Mario Pereyra and Moreno with a group of colleagues at Universidad Adventista del Plata (UAP), Argentina, have been investigating how people react when they are offended, the disorders that friction causes, and the ways to overcome disputes. They investigation have revealed eight characteristic attitudes. Attitudes are distinct forms of behavior that reflect states of emotion, thoughts, and will. The eight characteristic attitudes are:
- Submission: Passive acceptance of insult, subordinating oneself to the criticism or reproving attitude of the offender, inventing humbling or self-disqualifying justifications. People of this kind of attitude often say: “I deserve it” or “It’s my fault.”
- Denial: Conscious exclusion from memory of ideas or feeling associated with the wrong suffered; making an effort to “forget the matter.”
- Hostile reaction: Predisposition to react immediately with violence, attacking the aggressor with the same act as the offense; a primary attitude that may not leave resentment with the subject but will probably aggravate to conflict with the person who suffers from the emotional outburst
- Revenge: “An eye for and eye, a tooth for a tooth: Intentionally searching and planning for vengeance, trying to deal out to the offender a similar or greater punishment that that suffered. It is also different from the former attitude in that the reaction is not immediate-much time can pass before retaliation takes place.
- Resentment: Tendency to retain feelings of anger and hate, remembering often the wrong suffered, maintaining behaviors of animosity and rancor toward the guilty party without actually taking direct acts of revenge as in the revenge reaction mentioned above.
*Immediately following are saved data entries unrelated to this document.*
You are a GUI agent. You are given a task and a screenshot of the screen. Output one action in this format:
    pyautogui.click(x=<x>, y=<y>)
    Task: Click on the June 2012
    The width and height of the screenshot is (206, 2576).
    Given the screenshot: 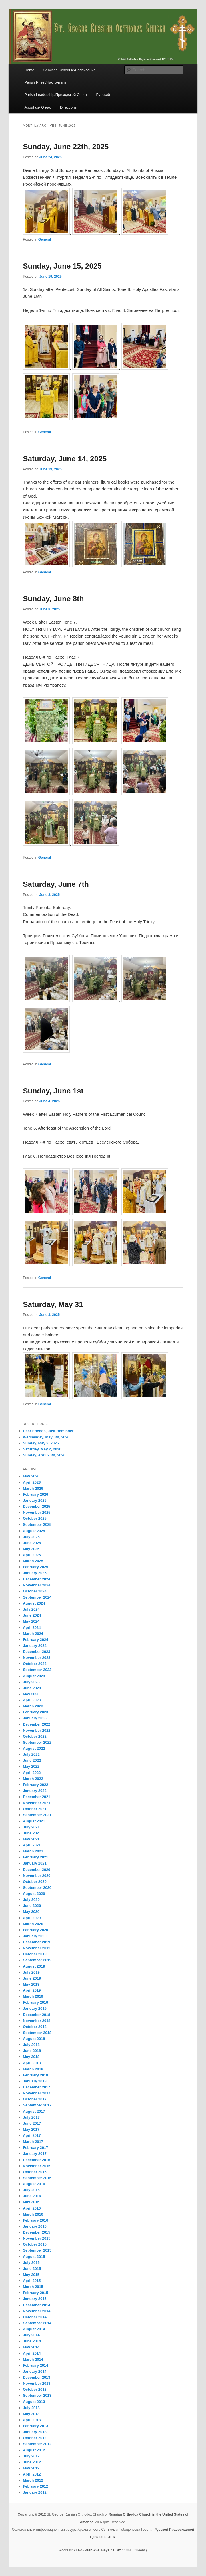 What is the action you would take?
    pyautogui.click(x=32, y=2462)
    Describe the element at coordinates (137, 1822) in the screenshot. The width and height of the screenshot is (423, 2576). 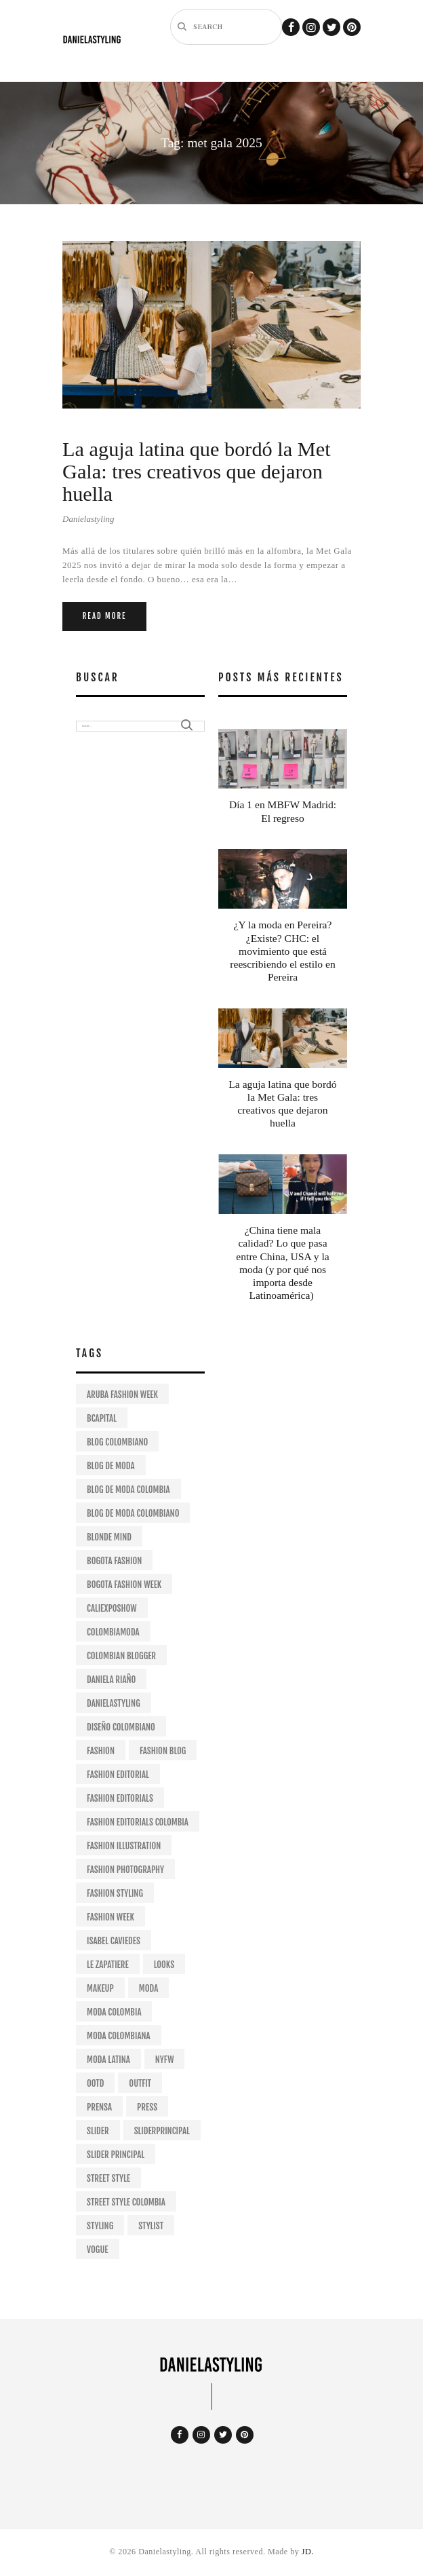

- Explanation: Confronting the perpetrator for and explanation, justification, or motive for the action in order to overcome the discord through dialogue; to “clear things up.”
- Forgiveness: This attitude also centers on communication but reaches understanding to clear up the causes of the controversy satisfactorily; the subject closes the doors to hostile actions, vengeance, or rancor.
- Reconciliation: Overcoming discord through dialogue and with a forgiving disposition, just like the two previous attitudes, but with the intentions of reviving the bond of affection with the offender, in order to reestablish a good relationship.
When Mario Pereyra and Moreno analyzed hundreds of studies done with a test made to measure these attitudes (The Attitudes in Situations of Offense Questionnaire, the ASOQ) with people of different ages, sex, marital status, beliefs, and origins, they discovered that these specific forms of reaction correspond to three basic models:
- The attitudes of submission and denial, which can be interpreted as the tendency to internalize hostile impulses, repressing or denying them. It is the case of one who “swallows” or guards his or her emotions, showing on the exterior a calm appearance, “putting on a brave face.”
- Response corresponds to behaviors of hostility, revenge, and resentment. Unlike submissive behaviors, this tendency involves aggression, making sure to hurt those who hurt you. It involves “outbursts: and upsets that feed anger until it can be discharged.
- Form of response channels the emotions through dialogue and negotiation. This covers the last three attitudes-explanation forgiveness, and reconciliation. It consists of seeking to overcome conflicts, preserving good interpersonal relationships, and managing the problem through communication.
Furthermore, multiple scientific investigations report that either the repression or denial of aggression (the first response pattern), and the violent externalization of hostile emotion (the second response pattern), can be associated with grave physical and mental health disorders. Therefore, it can be inferred that the dialogue behaviors, forgiveness, and reconciliation would be related to good health.
Related with it, more investigation also find that those who never express their emotions but bottle them up deep inside are most susceptible to cancer. Likewise, the release of anger in an explosive way, with violent emotion, can also cause illnesses such as heart attacks or other cardiovascular symptoms.
Lastly, the more interesting study, still conducted by Moreno and Pereyra, of a sample of 863 people from five countries from different religious orientations found that those who admitted to having active religious beliefs and customs, in contrast with those who did not, showed very different scores in all types of attitudes in the face offence. The differences were most marked in the aggressive responses. Those who were not religious had higher scores in revenge, rancor, and hostility, while believers showed a higher disposition for submission and denial, as well as those behaviors that tended toward dialogue and the search of forgiveness and reconciliation.